» **Task details**
Give the number of lines below that contain "chart", with no other output.

» **Dataset content**
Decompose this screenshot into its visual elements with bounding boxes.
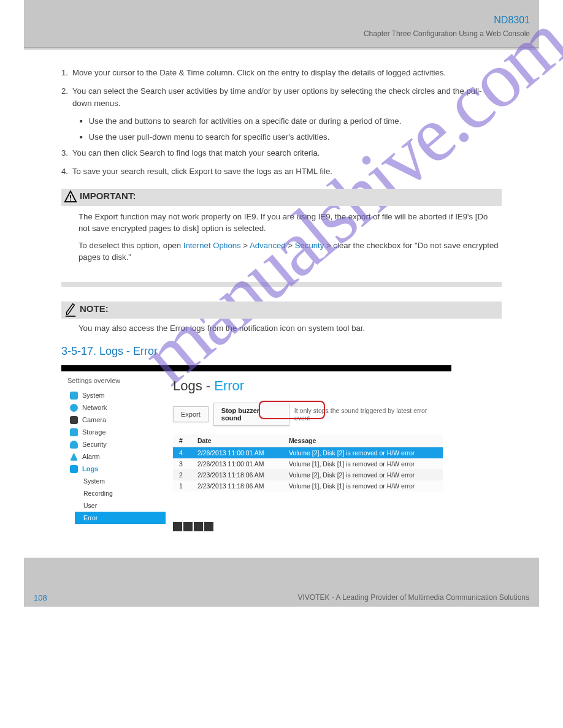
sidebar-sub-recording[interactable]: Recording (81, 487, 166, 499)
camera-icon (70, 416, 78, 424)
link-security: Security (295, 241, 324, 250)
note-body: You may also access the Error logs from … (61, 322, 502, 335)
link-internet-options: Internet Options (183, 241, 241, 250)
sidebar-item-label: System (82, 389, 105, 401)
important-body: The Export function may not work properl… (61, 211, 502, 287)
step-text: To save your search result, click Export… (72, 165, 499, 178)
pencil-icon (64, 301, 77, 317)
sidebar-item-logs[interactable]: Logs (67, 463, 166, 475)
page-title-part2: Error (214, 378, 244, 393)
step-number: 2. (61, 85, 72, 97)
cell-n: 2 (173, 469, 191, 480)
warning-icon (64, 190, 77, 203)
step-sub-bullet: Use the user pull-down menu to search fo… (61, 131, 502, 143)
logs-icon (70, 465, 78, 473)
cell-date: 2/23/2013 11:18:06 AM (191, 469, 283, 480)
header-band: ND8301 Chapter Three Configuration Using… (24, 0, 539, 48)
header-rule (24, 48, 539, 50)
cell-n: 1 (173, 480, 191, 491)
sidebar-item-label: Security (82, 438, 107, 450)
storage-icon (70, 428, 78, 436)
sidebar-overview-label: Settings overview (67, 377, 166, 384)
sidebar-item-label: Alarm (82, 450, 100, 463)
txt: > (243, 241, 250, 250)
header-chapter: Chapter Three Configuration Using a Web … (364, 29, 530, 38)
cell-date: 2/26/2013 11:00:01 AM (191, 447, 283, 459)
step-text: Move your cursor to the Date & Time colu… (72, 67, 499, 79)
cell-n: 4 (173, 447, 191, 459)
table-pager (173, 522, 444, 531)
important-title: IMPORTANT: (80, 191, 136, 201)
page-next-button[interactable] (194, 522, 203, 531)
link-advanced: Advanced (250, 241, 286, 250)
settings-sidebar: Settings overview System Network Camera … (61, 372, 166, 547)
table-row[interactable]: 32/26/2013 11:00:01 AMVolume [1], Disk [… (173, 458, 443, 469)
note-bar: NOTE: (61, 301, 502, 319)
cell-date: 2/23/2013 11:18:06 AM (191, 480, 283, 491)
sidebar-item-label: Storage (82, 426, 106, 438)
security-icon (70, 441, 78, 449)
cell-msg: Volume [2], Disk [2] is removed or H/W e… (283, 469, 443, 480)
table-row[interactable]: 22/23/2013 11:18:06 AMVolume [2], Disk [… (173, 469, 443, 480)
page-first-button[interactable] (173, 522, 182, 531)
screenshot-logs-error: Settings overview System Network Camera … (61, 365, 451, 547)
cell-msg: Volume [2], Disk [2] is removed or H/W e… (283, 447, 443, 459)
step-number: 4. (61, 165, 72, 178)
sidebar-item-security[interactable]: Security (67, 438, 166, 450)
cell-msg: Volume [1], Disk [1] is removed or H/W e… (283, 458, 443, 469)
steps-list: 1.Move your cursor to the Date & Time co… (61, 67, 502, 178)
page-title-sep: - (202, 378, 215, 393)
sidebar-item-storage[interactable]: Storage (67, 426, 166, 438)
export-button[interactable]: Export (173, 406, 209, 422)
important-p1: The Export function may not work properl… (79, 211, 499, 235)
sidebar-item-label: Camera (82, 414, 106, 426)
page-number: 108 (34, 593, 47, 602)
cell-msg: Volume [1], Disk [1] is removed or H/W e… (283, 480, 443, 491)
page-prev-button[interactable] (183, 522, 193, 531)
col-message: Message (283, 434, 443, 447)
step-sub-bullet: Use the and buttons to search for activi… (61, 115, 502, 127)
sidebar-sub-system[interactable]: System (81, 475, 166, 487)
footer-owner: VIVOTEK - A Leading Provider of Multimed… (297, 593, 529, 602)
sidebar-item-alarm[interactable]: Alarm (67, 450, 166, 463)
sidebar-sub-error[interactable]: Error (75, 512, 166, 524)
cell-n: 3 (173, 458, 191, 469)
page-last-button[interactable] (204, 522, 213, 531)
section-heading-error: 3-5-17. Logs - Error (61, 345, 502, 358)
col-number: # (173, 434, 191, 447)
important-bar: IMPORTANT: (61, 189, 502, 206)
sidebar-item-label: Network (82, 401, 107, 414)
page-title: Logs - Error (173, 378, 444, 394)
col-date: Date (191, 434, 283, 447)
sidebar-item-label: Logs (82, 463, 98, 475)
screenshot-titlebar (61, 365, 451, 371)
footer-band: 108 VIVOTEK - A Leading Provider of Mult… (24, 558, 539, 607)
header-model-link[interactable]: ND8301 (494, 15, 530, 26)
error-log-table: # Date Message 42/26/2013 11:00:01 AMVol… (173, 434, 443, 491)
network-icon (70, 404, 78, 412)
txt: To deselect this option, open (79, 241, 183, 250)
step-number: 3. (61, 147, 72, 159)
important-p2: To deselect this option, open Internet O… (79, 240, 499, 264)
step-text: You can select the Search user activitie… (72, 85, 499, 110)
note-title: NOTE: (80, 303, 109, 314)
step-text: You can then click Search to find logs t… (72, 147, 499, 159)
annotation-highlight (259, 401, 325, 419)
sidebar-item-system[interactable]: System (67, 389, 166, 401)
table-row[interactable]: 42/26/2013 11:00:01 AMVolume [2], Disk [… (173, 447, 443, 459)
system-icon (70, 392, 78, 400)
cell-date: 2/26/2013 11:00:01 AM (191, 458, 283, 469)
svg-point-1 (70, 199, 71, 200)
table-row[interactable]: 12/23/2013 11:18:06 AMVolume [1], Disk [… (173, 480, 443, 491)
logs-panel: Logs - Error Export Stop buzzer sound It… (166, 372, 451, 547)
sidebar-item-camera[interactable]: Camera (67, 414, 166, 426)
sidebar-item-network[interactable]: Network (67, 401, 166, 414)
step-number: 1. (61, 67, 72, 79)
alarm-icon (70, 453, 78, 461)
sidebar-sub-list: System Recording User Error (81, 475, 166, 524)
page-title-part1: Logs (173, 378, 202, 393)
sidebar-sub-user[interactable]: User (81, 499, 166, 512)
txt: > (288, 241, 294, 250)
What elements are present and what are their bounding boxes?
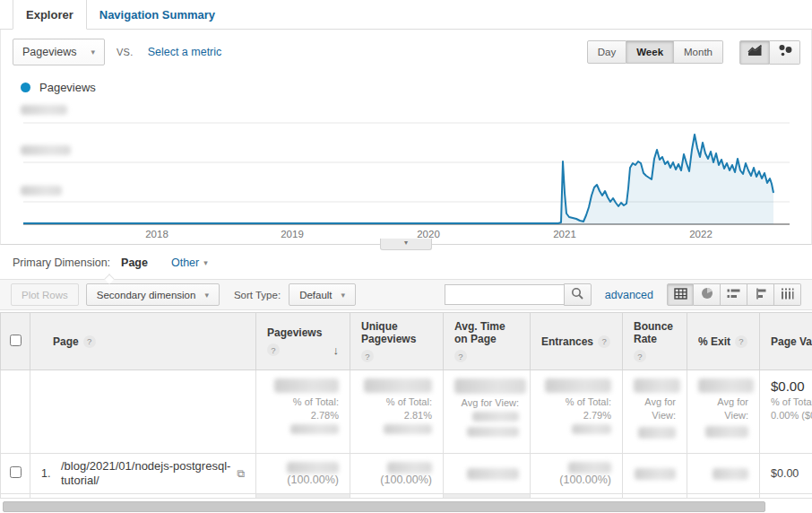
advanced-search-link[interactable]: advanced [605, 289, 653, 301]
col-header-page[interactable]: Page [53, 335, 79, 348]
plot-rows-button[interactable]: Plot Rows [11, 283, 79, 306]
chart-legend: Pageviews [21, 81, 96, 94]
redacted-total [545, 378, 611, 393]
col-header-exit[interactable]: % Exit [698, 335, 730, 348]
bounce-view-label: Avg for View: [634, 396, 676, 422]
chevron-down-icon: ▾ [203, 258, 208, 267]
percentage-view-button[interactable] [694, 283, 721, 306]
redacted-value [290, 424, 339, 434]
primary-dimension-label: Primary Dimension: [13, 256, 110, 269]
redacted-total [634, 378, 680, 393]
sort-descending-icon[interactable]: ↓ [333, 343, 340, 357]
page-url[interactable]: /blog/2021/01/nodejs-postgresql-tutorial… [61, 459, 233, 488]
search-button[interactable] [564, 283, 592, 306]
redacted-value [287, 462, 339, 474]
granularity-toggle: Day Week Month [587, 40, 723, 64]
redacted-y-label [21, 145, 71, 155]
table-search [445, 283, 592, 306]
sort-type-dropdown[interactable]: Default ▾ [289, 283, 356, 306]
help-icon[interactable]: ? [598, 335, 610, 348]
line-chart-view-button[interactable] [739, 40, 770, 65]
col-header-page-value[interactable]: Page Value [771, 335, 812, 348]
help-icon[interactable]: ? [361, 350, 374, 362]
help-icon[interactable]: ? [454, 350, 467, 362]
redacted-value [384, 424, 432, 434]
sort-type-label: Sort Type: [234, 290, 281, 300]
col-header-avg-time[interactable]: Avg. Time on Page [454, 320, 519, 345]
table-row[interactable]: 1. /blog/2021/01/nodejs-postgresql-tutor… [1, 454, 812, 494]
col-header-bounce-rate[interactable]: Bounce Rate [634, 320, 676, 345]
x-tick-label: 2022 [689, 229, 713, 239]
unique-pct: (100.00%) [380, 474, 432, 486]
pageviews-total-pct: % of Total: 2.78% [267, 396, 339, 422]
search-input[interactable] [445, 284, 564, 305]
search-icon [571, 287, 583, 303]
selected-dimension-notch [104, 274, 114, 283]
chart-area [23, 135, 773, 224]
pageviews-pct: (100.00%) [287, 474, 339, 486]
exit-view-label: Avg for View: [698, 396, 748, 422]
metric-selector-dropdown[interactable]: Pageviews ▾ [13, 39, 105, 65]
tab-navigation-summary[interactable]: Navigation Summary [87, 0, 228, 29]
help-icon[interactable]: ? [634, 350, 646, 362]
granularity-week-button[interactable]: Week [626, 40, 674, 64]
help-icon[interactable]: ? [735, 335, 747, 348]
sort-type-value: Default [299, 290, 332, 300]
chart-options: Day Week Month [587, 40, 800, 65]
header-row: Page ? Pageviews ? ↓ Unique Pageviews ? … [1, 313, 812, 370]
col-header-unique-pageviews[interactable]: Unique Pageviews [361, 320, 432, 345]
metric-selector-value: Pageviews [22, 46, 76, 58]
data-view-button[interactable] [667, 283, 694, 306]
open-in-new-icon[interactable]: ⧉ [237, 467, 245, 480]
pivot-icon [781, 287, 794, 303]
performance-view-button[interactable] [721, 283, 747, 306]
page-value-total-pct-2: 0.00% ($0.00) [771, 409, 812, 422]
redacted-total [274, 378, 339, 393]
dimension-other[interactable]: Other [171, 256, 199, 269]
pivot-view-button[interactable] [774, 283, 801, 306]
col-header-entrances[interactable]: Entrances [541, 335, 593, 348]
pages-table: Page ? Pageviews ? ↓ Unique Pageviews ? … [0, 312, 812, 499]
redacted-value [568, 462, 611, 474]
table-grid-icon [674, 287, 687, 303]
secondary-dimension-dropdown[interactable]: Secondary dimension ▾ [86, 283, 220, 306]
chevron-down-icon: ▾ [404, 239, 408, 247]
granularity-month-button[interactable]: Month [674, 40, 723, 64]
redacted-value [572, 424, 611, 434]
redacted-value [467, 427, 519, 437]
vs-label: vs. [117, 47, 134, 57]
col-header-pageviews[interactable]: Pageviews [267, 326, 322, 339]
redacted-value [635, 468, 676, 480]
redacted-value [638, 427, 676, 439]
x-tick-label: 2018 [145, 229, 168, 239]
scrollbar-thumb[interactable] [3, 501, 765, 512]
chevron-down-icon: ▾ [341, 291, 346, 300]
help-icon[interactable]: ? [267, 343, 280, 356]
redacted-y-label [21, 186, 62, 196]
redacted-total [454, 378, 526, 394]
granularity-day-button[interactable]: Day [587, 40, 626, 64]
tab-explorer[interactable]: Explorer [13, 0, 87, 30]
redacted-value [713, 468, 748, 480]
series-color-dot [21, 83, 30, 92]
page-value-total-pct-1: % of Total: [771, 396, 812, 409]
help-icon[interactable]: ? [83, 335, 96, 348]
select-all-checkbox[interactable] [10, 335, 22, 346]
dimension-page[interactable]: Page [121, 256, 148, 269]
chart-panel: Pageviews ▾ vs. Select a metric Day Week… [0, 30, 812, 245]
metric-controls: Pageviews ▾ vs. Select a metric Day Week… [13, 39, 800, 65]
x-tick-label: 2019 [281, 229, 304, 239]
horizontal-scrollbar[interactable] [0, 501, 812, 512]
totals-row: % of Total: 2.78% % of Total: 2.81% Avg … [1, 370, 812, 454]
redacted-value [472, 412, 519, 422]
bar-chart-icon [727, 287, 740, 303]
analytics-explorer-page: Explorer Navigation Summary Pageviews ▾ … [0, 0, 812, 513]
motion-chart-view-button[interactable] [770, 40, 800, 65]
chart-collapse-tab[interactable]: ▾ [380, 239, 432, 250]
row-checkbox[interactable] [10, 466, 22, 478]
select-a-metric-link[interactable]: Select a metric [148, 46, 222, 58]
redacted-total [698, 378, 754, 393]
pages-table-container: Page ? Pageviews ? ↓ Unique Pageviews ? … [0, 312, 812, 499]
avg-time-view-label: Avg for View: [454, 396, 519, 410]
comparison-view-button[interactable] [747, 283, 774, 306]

» **Written response**
8